|
Abstract:
|
In the last years, numerical simulation has seen a great development thanks to costs reduction and speed increases of the computational systems. With these improvements, the mathematical algorithms are able to work properly with more realistic problems.
Nowadays, the solution of a problem using numerical simulation is not just finding a result, but also to ensure the quality. However, can we say that the model results are correct regarding the behaviour of the system? In other words, how could we quantify the similarity between reality and simulations? To answer these questions, it is necessary to establish a validation criterion that allows an objective quantification of the difference between the results and the reality. Another way to say this is, how “true” our results are.

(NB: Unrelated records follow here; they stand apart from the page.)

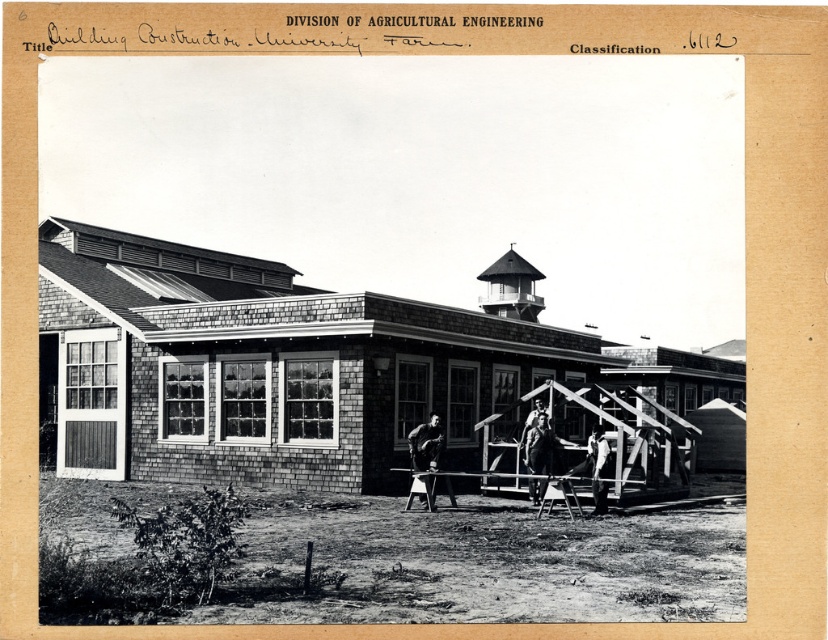 Based on the photo, you are an inspector checking the construction site at the University Farm. You see both the wooden ladder at center and the metallic silver ladder at center. Which ladder is closer to you?

The wooden ladder at center is closer to you because the metallic silver ladder at center is behind it.

You are an architect examining this historical construction site photo. You notice a point marked at coordinates (538,445). What object is located exactly at that point?

The point at coordinates (538,445) is occupied by a smooth wooden frame at center.

You are a construction worker at the university farm. You need to place a 2.5 meter long wooden beam between the smooth wooden frame at center and the wooden ladder at center. Is there enough space to place the beam horizontally between them?

The smooth wooden frame at center is 2.35 meters away from the wooden ladder at center. Since the beam is 2.5 meters long, which is longer than the distance between them, the beam cannot be placed horizontally between the smooth wooden frame at center and the wooden ladder at center. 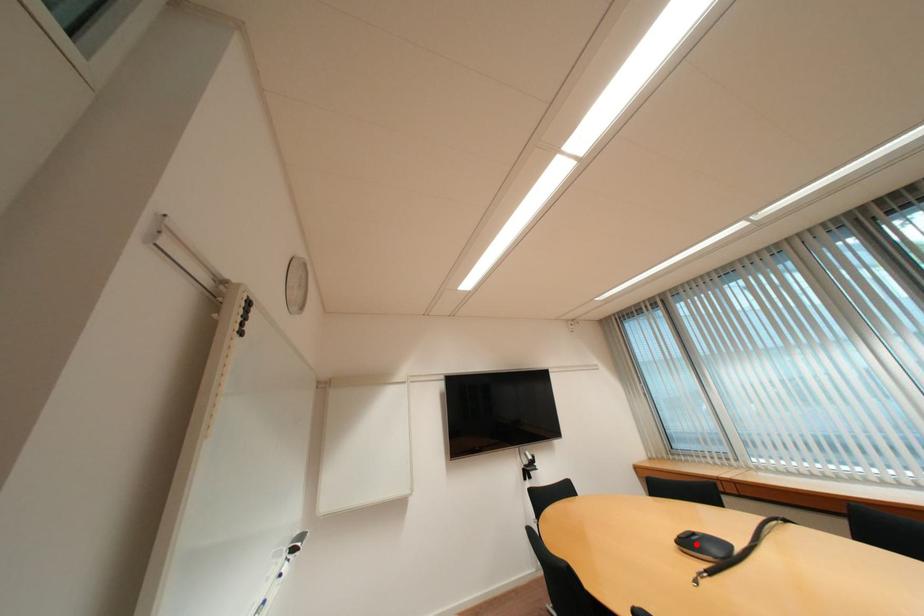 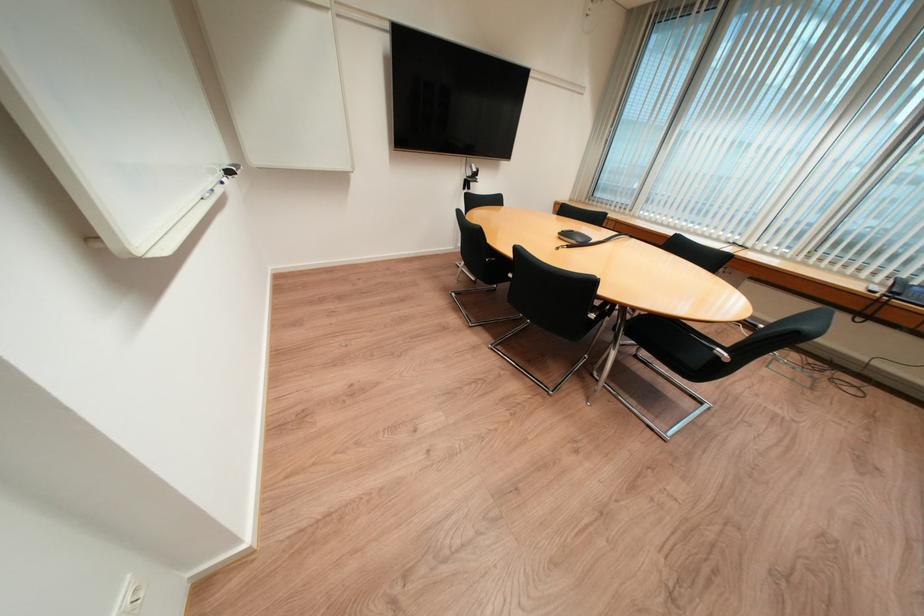 The point at the highlighted location is marked in the first image. Where is the corresponding point in the second image?

(574, 236) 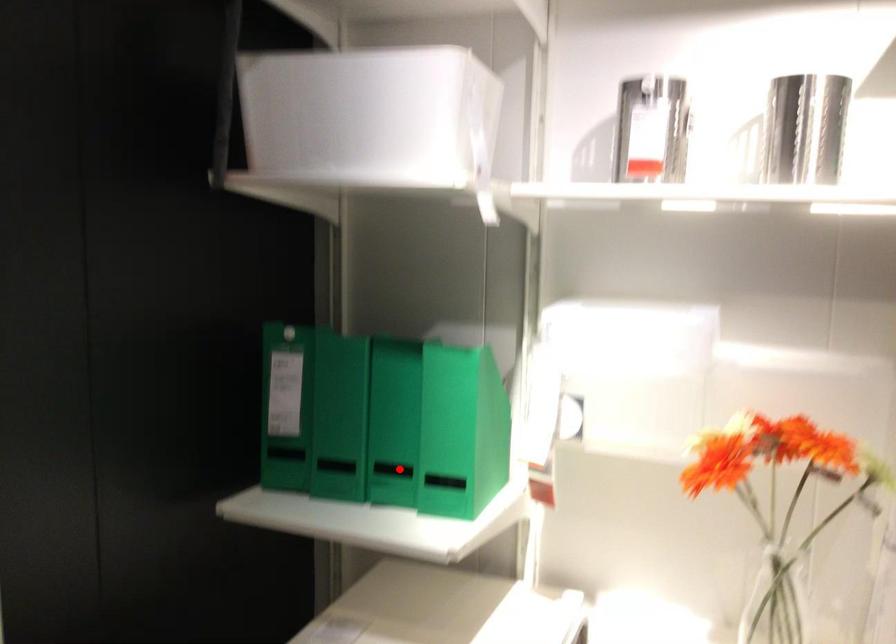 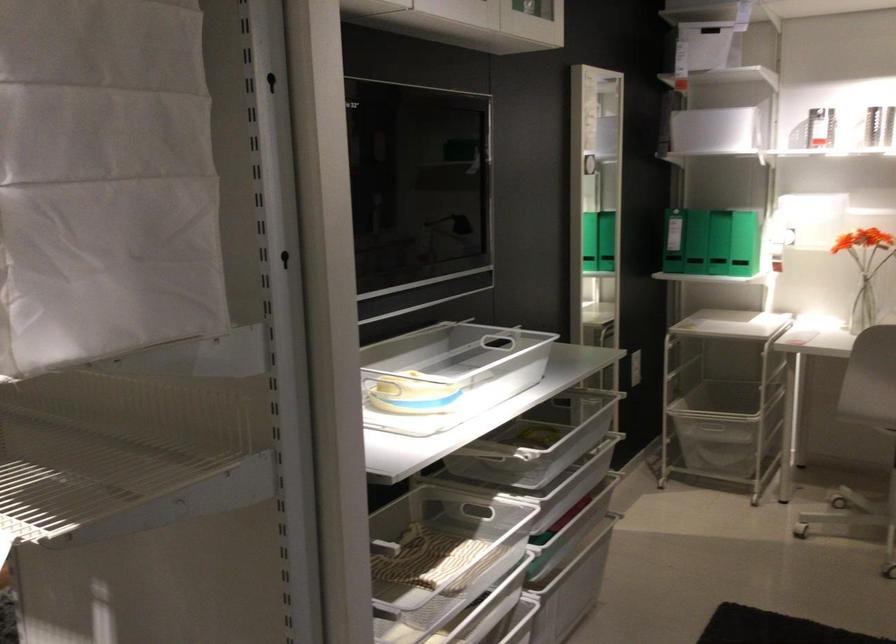 Question: I am providing you with two images of the same scene from different viewpoints. In image1, a red point is highlighted. Considering the same 3D point in image2, which of the following is correct?

Choices:
 (A) It is closer
 (B) It is farther

Answer: (B) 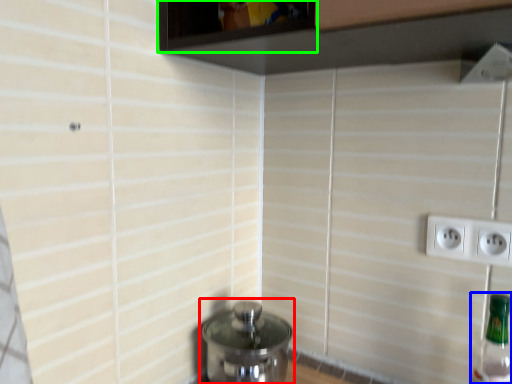 Question: Which object is the closest to the water heater (highlighted by a red box)? Choose among these: bottle (highlighted by a blue box) or window (highlighted by a green box).

Choices:
 (A) bottle
 (B) window

Answer: (A) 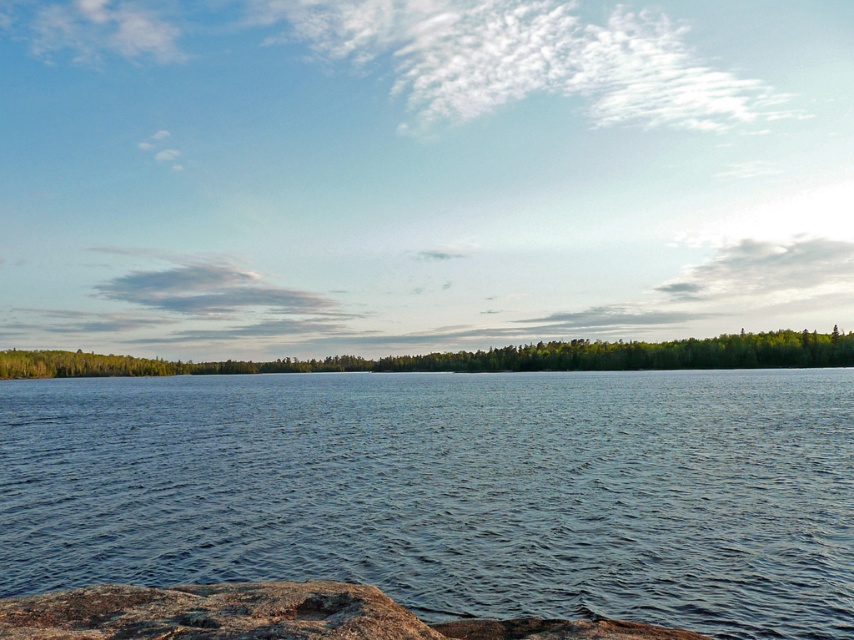 Can you confirm if brown rough rock at lower left is positioned above green matte tree at center?

Incorrect, brown rough rock at lower left is not positioned above green matte tree at center.

Between brown rough rock at lower left and green matte tree at center, which one is positioned lower?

In the case of numerical methods, the main objective is to replicate as closely as possible the behaviour of the "real" world through numbers. Normally, the results of the numerical methods are expressed in terms of graphics, pictures, etc. These results represent the view of reality that the chosen method provides. In order to affirm that the result of a numerical solution is fully consistent with the reality, it must be satisfied that:
a. The mathematical model must incorporate all aspects of the real world.
b. The numerical method has to solve exactly the equations of the mathematical modelling.
The problem starts with these two conditions that guarantee the "truth" of the results, since none of them are fully accomplished and it must be admitted that the numerical prediction never completely matches the "real" world behaviour. Then you can only be sure that the numerical solution is a good approximation of the reality. Now, new questions arise: How much does the result obtained by a numerical method resemble the reality? How can we objectively quantify this similarity? The answers to these questions are those that give rise to the validation methods. |